I spent the last three days at the iDigBio Augmenting OCR Hackathon working alongside mycologists, botanists, entomologists, herbarium managers, and bioinformaticians to explore ways to improve parsing of digitized specimen labels. While I'm pleased with the results of my own contribution, I'd like to take a minute to talk about the hackathon process itself before I post them.

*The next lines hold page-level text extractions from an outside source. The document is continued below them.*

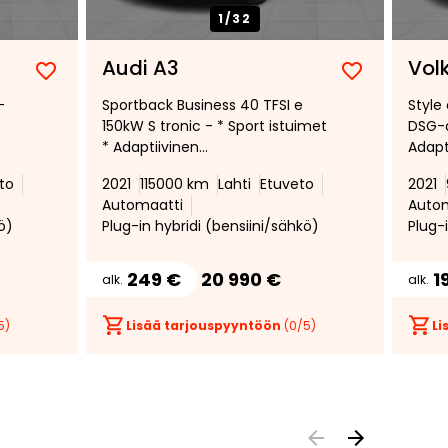
1/
32
Audi A3
Vol
Lisää
Poista
Lisää
Poista
-
Sportback Business 40 TFSI e
Style
suosikiksi
suosikeista
suosikiksi
suosikeist
150kW S tronic - * Sport istuimet
DSG-a
* Adaptiivinen
Adapt
vakionopeudensäädin *
vakio
to
2021
115000 km
Lahti
Etuveto
2021
*
Vetokoukku * Pysäköintitutkat *
Autom
Automaatti
Auto
ri
Matrix-Beam * Lisälämmitin *
Älypu
ö)
Plug-in hybridi (bensiini/sähkö)
Plug-
Digimittaristo *
Penkinlämmittimet *
249 €
20 990 €
1
alk.
alk.
5)
Lisää tarjouspyyntöön
(
0
/5)
Li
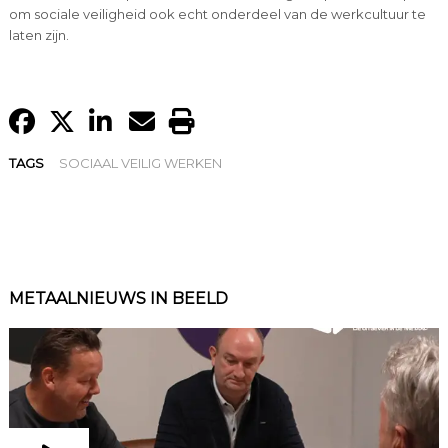
om sociale veiligheid ook echt onderdeel van de werkcultuur te
laten zijn.
TAGS
SOCIAAL VEILIG WERKEN
METAALNIEUWS IN BEELD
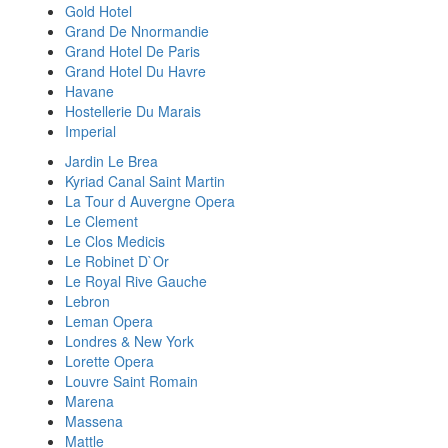
Gold Hotel
Grand De Nnormandie
Grand Hotel De Paris
Grand Hotel Du Havre
Havane
Hostellerie Du Marais
Imperial
Jardin Le Brea
Kyriad Canal Saint Martin
La Tour d Auvergne Opera
Le Clement
Le Clos Medicis
Le Robinet D`Or
Le Royal Rive Gauche
Lebron
Leman Opera
Londres & New York
Lorette Opera
Louvre Saint Romain
Marena
Massena
Mattle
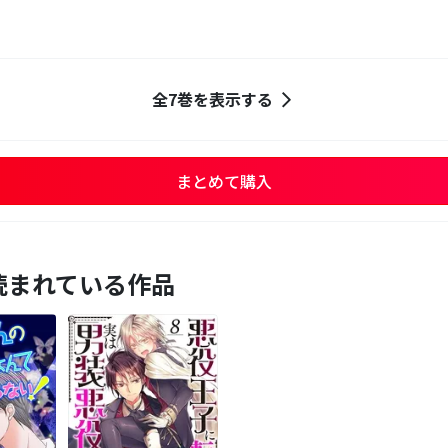
全7巻を表示する
まとめて購入
読まれている作品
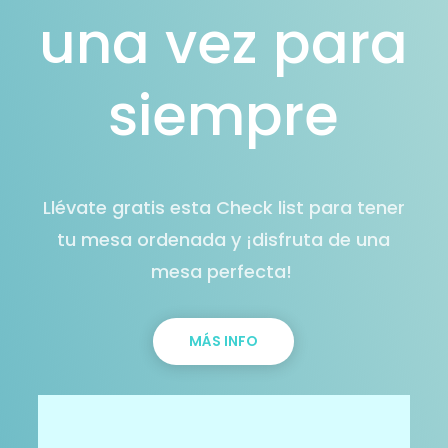
una vez para
siempre
Llévate gratis esta Check list para tener
tu mesa ordenada y ¡disfruta de una
mesa perfecta!
MÁS INFO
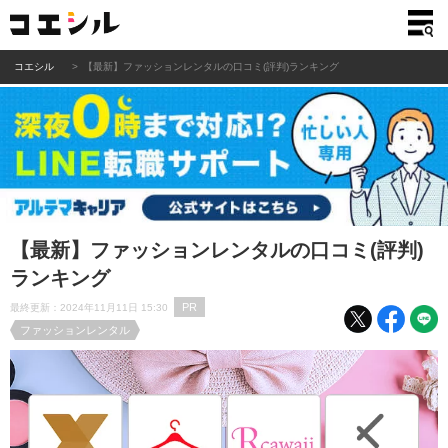
コエシル
【最新】ファッションレンタルの口コミ(評判)ランキング
【最新】ファッションレンタルの口コミ(評判)
ランキング
PR
最終更新：2024年11月11日 15:30
ファッションレンタル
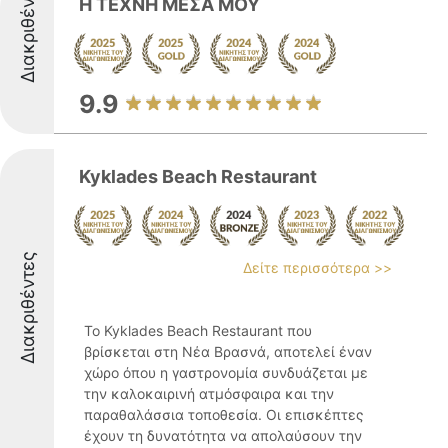
Διακριθέντες
Η ΤΕΧΝΗ ΜΕΣΑ ΜΟΥ
9.9
Kyklades Beach Restaurant
Διακριθέντες
Δείτε περισσότερα >>
Το Kyklades Beach Restaurant που
βρίσκεται στη Νέα Βρασνά, αποτελεί έναν
χώρο όπου η γαστρονομία συνδυάζεται με
την καλοκαιρινή ατμόσφαιρα και την
παραθαλάσσια τοποθεσία. Οι επισκέπτες
έχουν τη δυνατότητα να απολαύσουν την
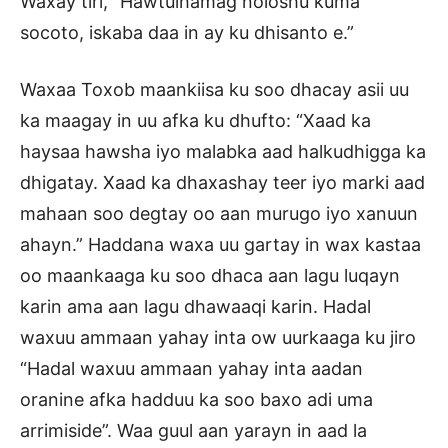
Waxay tiri, “Hawtulhamag noloshu kuma
socoto, iskaba daa in ay ku dhisanto e.”
Waxaa Toxob maankiisa ku soo dhacay asii uu
ka maagay in uu afka ku dhufto: “Xaad ka
haysaa hawsha iyo malabka aad halkudhigga ka
dhigatay. Xaad ka dhaxashay teer iyo marki aad
mahaan soo degtay oo aan murugo iyo xanuun
ahayn.” Haddana waxa uu gartay in wax kastaa
oo maankaaga ku soo dhaca aan lagu luqayn
karin ama aan lagu dhawaaqi karin. Hadal
waxuu ammaan yahay inta ow uurkaaga ku jiro
“Hadal waxuu ammaan yahay inta aadan
oranine afka hadduu ka soo baxo adi uma
arrimiside”. Waa guul aan yarayn in aad la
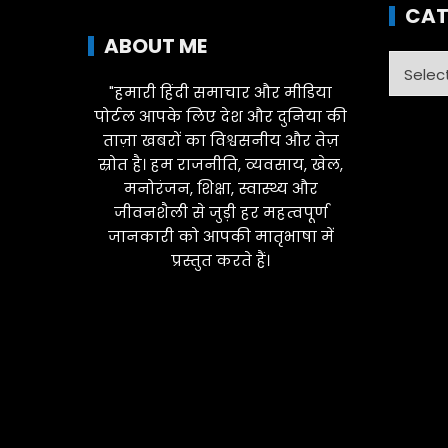
CAT
ABOUT ME
Catego
"हमारी हिंदी समाचार और मीडिया
पोर्टल आपके लिए देश और दुनिया की
ताज़ा खबरों का विश्वसनीय और तेज़
स्रोत है। हम राजनीति, व्यवसाय, खेल,
मनोरंजन, शिक्षा, स्वास्थ्य और
जीवनशैली से जुड़ी हर महत्वपूर्ण
जानकारी को आपकी मातृभाषा में
प्रस्तुत करते हैं।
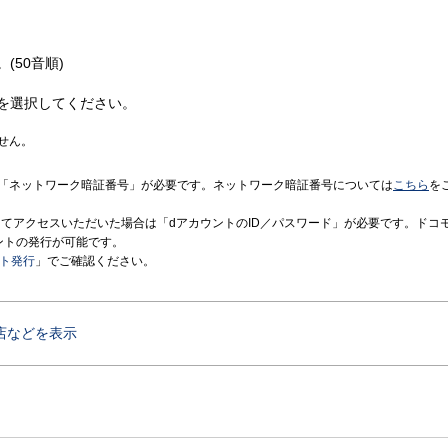
(50音順)
を選択してください。
せん。
「ネットワーク暗証番号」が必要です。ネットワーク暗証番号については
こちら
を
境にてアクセスいただいた場合は「dアカウントのID／パスワード」が必要です。ドコ
ントの発行が可能です。
ント発行
」でご確認ください。
店などを表示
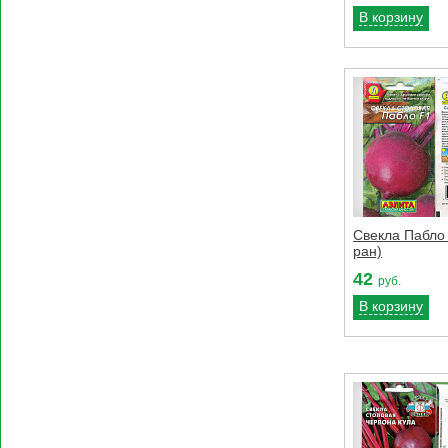
В корзину
Свекла Пабло 
ран)
42
руб.
В корзину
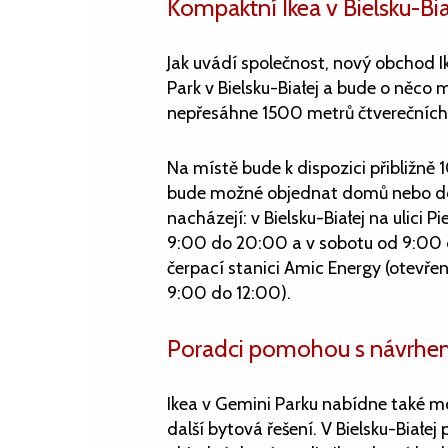
Kompaktní Ikea v Bielsku-Bia
Jak uvádí společnost, nový obchod 
Park v Bielsku-Białej a bude o něco
nepřesáhne 1500 metrů čtverečních
Na místě bude k dispozici přibližně
bude možné objednat domů nebo do v
nacházejí: v Bielsku-Białej na ulici 
9:00 do 20:00 a v sobotu od 9:00 do
čerpací stanici Amic Energy (otevře
9:00 do 12:00).
Poradci pomohou s návrhem
Ikea v Gemini Parku nabídne také m
další bytová řešení. V Bielsku-Białej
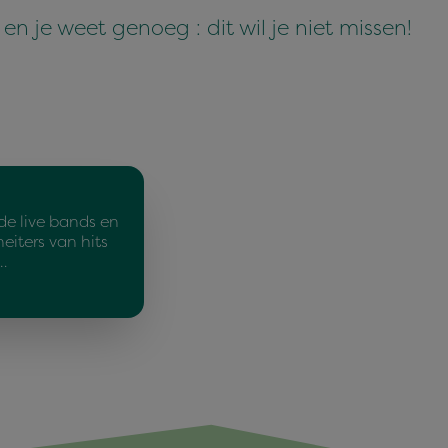
en je weet genoeg : dit wil je niet missen!
de live bands en
eiters van hits
…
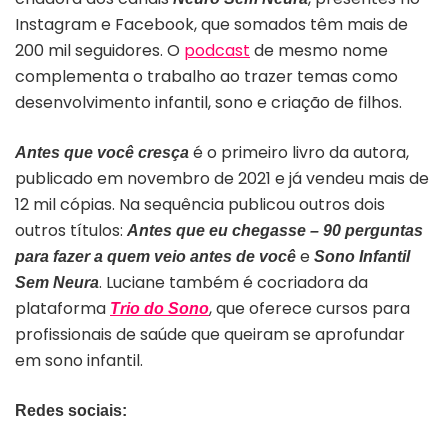
Instagram e Facebook, que somados têm mais de
200 mil seguidores. O
podcast
de mesmo nome
complementa o trabalho ao trazer temas como
desenvolvimento infantil, sono e criação de filhos.
é o primeiro livro da autora,
Antes que você cresça
publicado em novembro de 2021 e já vendeu mais de
12 mil cópias. Na sequência publicou outros dois
outros títulos:
Antes que eu chegasse – 90 perguntas
e
para fazer a quem veio antes de você
Sono Infantil
. Luciane também é cocriadora da
Sem Neura
plataforma
, que oferece cursos para
Trio do Sono
profissionais de saúde que queiram se aprofundar
em sono infantil.
Redes sociais:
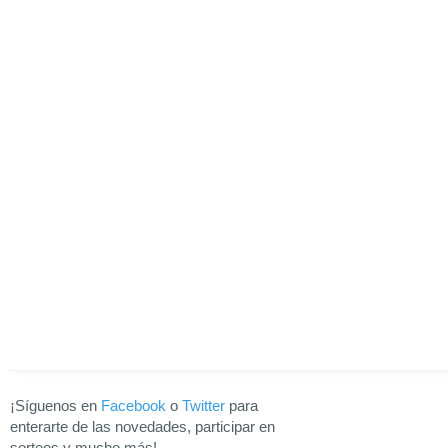
¡Síguenos en
Facebook
o
Twitter
para
enterarte de las novedades, participar en
sorteos y mucho más!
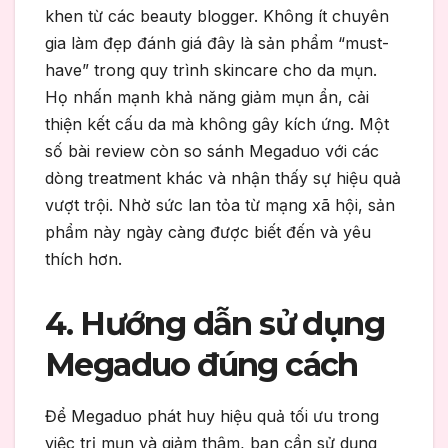
khen từ các beauty blogger. Không ít chuyên
gia làm đẹp đánh giá đây là sản phẩm “must-
have” trong quy trình skincare cho da mụn.
Họ nhấn mạnh khả năng giảm mụn ẩn, cải
thiện kết cấu da mà không gây kích ứng. Một
số bài review còn so sánh Megaduo với các
dòng treatment khác và nhận thấy sự hiệu quả
vượt trội. Nhờ sức lan tỏa từ mạng xã hội, sản
phẩm này ngày càng được biết đến và yêu
thích hơn.
4. Hướng dẫn sử dụng
Megaduo đúng cách
Để Megaduo phát huy hiệu quả tối ưu trong
việc trị mụn và giảm thâm, bạn cần sử dụng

This was my first hackathon--a condition which seemed to be the rule among the participants--and I was really impressed with it. The iDigBio folks defined a clear set of goals (improve OCR parsing of specimen labels) with clear metrics (these datasets, these output formats, this scoring algorithm) a couple of months beforehand, and organized five weekly videoconferences before the event. Most important of all, the participants were encouraged to prepare a 10-minute lightning talk on their efforts and preliminary results. (See below for the transcript of my talk, see the notes document for descriptions of all talks.)
In my opinion, these preliminary talks were critical to the success of the project. The preliminary nature relaxed pressure on participants, so we were able to experiment beyond the target of the hackathon (as I did with my handwriting detection digression, a related, but un-scorable effort). On the other hand, they did provide enough impetus to get many of us looking at the data, working with the tools, and thinking about approaches. This meant that even before the hackathon started, many of us were familiar enough with the materials to have a real 'meeting of the minds' experience during the pre-event supper: "Did you just say 'the contrast difference between the print and the label is higher than the difference between the label and the background'? We ran into that too, and here's what we did..."
The experience was a real education in OCR for me, and I feel like I picked up techniques I can apply directly to projects I've discussed with clients and potential clients. In particular, I got a real appreciation for how interrelated image preparation, OCR, and parsing are to each other. One participant had created separate libraries of regular expressions to clean up each kind of field, having discovered that latitude/longitude coordinates require different error correction than personal names or herbarium catalog numbers do. Another group had built a touch-screen tool for classifying segments of the image before submitting them to OCR. My own project required a first pass of OCR to clean images before sending them to a second, 'real' pass of OCR. A simple 1,2,3 workflow just isn't sufficient!
iDigBio itself is an NSF-funded attempt to advance digitization practices on natural history collections, combining disciplinary "thematic collection networks" and methodologically focused working groups on topics like georeferencing, crowdsourcing, and OCR. Aware that they're not the only people digitizing things, they have been reaching out beyond the natural sciences to the library and information science community at the iConference this year. This rejection of "not invented here" siloing was a big part of the hackathon, and I hope that more people from outside the natural sciences will get involved.